[Records drawn from a dataset]
- - - - - - -

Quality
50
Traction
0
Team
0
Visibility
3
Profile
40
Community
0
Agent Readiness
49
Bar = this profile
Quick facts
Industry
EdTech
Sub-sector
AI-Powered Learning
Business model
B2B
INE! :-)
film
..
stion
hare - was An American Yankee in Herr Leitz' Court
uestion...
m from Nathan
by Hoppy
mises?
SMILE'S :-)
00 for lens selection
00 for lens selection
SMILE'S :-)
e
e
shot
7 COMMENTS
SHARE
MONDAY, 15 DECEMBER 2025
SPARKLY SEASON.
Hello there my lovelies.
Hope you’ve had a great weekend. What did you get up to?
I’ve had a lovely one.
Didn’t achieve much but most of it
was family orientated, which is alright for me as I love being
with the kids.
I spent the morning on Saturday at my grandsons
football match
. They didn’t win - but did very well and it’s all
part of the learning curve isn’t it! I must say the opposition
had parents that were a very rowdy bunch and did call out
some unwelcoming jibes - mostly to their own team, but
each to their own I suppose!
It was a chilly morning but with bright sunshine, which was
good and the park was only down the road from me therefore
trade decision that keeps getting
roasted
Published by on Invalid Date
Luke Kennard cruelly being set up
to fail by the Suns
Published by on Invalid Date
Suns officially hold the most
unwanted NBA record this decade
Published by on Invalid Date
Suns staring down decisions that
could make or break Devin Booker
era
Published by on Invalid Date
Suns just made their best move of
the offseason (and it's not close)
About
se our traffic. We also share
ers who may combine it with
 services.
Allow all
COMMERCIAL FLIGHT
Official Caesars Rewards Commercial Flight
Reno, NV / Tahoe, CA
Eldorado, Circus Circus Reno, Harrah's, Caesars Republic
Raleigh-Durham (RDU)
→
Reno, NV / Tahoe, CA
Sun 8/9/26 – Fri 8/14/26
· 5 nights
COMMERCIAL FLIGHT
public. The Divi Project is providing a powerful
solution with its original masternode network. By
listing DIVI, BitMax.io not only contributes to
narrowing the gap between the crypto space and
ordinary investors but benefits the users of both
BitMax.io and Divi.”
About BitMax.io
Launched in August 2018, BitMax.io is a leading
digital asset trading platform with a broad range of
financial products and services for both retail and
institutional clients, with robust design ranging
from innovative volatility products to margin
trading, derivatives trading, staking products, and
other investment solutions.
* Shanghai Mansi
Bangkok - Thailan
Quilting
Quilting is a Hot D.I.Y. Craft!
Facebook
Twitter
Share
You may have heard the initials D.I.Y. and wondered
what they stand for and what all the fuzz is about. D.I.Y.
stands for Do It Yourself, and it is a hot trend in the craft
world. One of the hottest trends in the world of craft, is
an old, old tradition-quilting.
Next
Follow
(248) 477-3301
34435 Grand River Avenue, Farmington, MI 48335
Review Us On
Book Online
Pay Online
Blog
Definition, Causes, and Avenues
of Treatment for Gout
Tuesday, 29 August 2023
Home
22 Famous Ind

- - - - - - -

Only a number is wanted here: how many lines of the data hold the string "Caesars".

2